> Whereas, with ELF – if you want to add a new feature, do you add it as a new program table entry type (PT_), or a new note type (NT_), or a separate note section (SHT_NOTE)?
It won't be a note section since ELF binaries don't need to have any sections. You can remove all section headers from an existing ELF binary and it'll still work (sstrip [https://github.com/aunali1/super-strip - not sure the one in ELFkickers is the same thing] does this).
Program headers define how & where to load things, notes are for small metadata.
Is your point that section headers do generally exist in ELF files, even though they're not necessary? I do agree that this "double indexing" between PHs and SHs is pretty weird and a bit odd.
Well, you'll have a SHT_NOTE section and then PT_NOTE pointing to its contents, right? So that way the notes are accessible both via section headers and program headers.
Mach-O does similarly have a distinction between sections as a link-time view, and segments as an execution-time view – a Mach-O contains one or more segments (LC_SEGMENT for 32-bit, LC_SEGMENT_64 for 64-bit), each of which contains a segment header followed by zero or more section headers, so the sections are subdivisions of the segment. Mach-O has names for both segments and sections; ELF only has names for sections.

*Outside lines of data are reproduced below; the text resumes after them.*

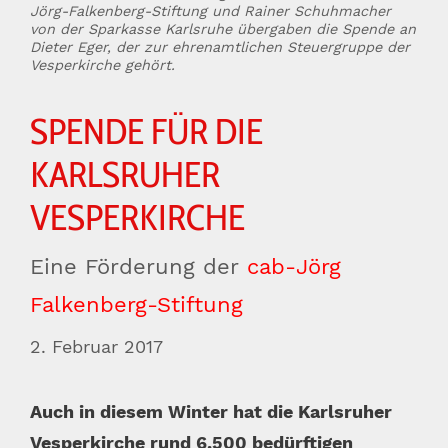
Jörg-Falkenberg-Stiftung und Rainer Schuhmacher
von der Sparkasse Karlsruhe übergaben die Spende an
Dieter Eger, der zur ehrenamtlichen Steuergruppe der
Vesperkirche gehört.
SPENDE FÜR DIE
KARLSRUHER
VESPERKIRCHE
Eine Förderung der
cab-Jörg
Falkenberg-Stiftung
2. Februar 2017
Auch in diesem Winter hat die Karlsruher
Vesperkirche rund 6.500 bedürftigen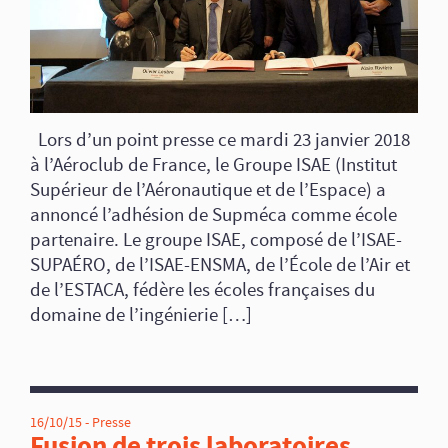
Lors d’un point presse ce mardi 23 janvier 2018
à l’Aéroclub de France, le Groupe ISAE (Institut
Supérieur de l’Aéronautique et de l’Espace) a
annoncé l’adhésion de Supméca comme école
partenaire. Le groupe ISAE, composé de l’ISAE-
SUPAÉRO, de l’ISAE-ENSMA, de l’École de l’Air et
de l’ESTACA, fédère les écoles françaises du
domaine de l’ingénierie […]
16/10/15 -
Presse
Fusion de trois laboratoires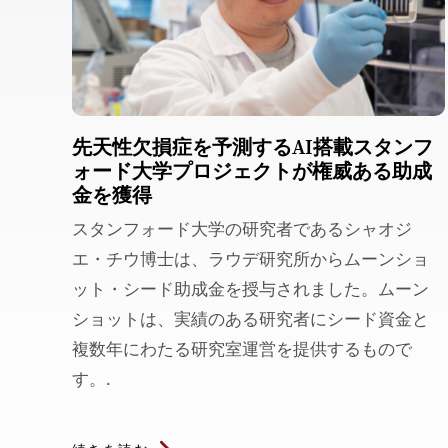
先天性欠損症を予測するAI搭載スタンフ
ォード大学プロジェクトが権威ある助成
金を獲得
スタンフォード大学の研究者であるシャオジ
エ・チウ博士は、ラウデ研究所からムーンショ
ット・シード助成金を授与されました。ムーン
ショットは、実績のある研究者にシード資金と
複数年にわたる研究室運営を提供するもので
す。.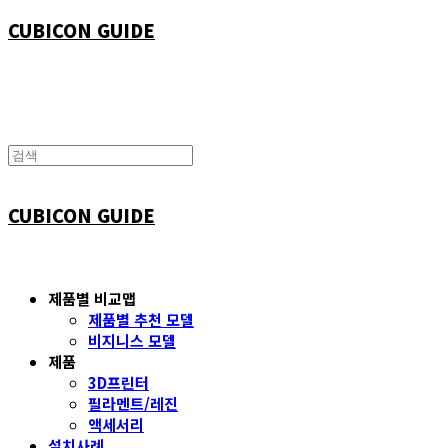
CUBICON GUIDE
CUBICON GUIDE
제품별 비교맵
제품별 추천 모델
비지니스 모델
제품
3D프린터
필라멘트/레진
액세서리
설치사례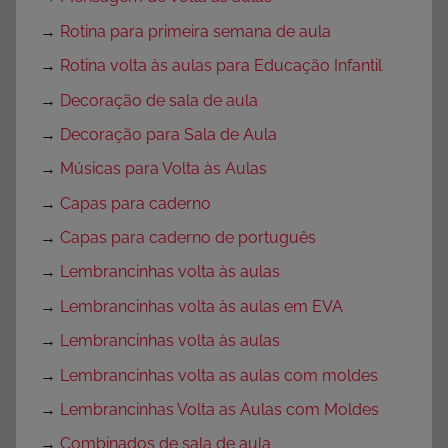
→
Rotina para primeira semana de aula
→
Rotina volta às aulas para Educação Infantil
→
Decoração de sala de aula
→
Decoração para Sala de Aula
→
Músicas para Volta às Aulas
→
Capas para caderno
→
Capas para caderno de português
→
Lembrancinhas volta às aulas
→
Lembrancinhas volta às aulas em EVA
→
Lembrancinhas volta às aulas
→
Lembrancinhas volta as aulas com moldes
→
Lembrancinhas Volta as Aulas com Moldes
→
Combinados de sala de aula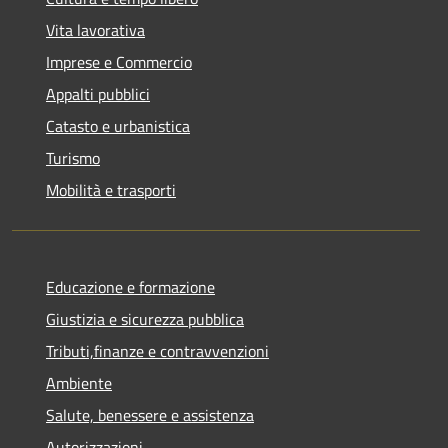
Vita lavorativa
Imprese e Commercio
Appalti pubblici
Catasto e urbanistica
Turismo
Mobilità e trasporti
Educazione e formazione
Giustizia e sicurezza pubblica
Tributi,finanze e contravvenzioni
Ambiente
Salute, benessere e assistenza
Autorizzazioni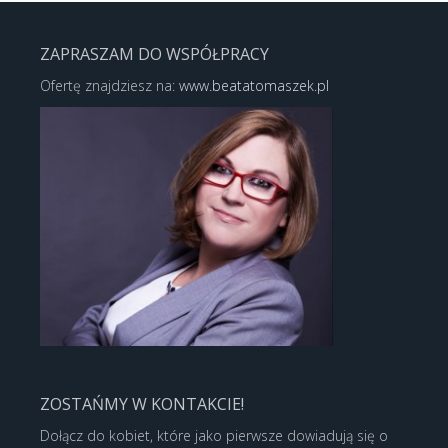
ZAPRASZAM DO WSPÓŁPRACY
Ofertę znajdziesz na:
www.beatatomaszek.pl
ZOSTAŃMY W KONTAKCIE!
Dołącz do kobiet, które jako pierwsze dowiadują się o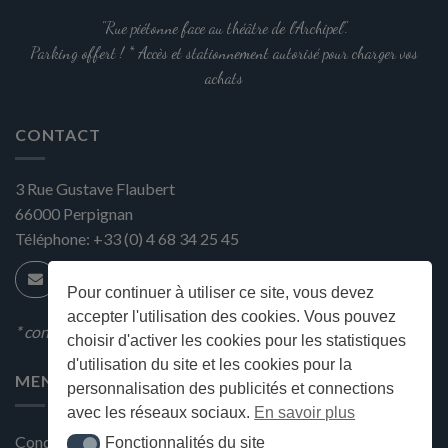
la
"Rue piétonne face au théâtre de l'Archipel".
page
Parking offert ! * Accès et stationnement autorisé pour charger vos
du
achats
produit
CONTACT
3 Rue Gustave Flaubert
66000
Perpignan
Téléphone:
+33 (0) 4 68 34 25 45
Pour continuer à utiliser ce site, vous devez
accepter l'utilisation des cookies. Vous pouvez
* condition en magasin
choisir d'activer les cookies pour les statistiques
d'utilisation du site et les cookies pour la
MENU
personnalisation des publicités et connections
avec les réseaux sociaux.
En savoir plus
Conditions générales de ventes
Fonctionnalités du site
Fonctionnalités du site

Let me put it this way – if you wanted to add embedded digital signatures to ELF, so the kernel could verify them at runtime, similar to Mach-O LC_CODE_SIGNATURE – what is the extension point you'd use? The Linux kernel supports digital signatures for ELF executables in conjunction with IMA, but instead of storing the signature in the executable like Mach-O does, it stores it in a filesystem xattr.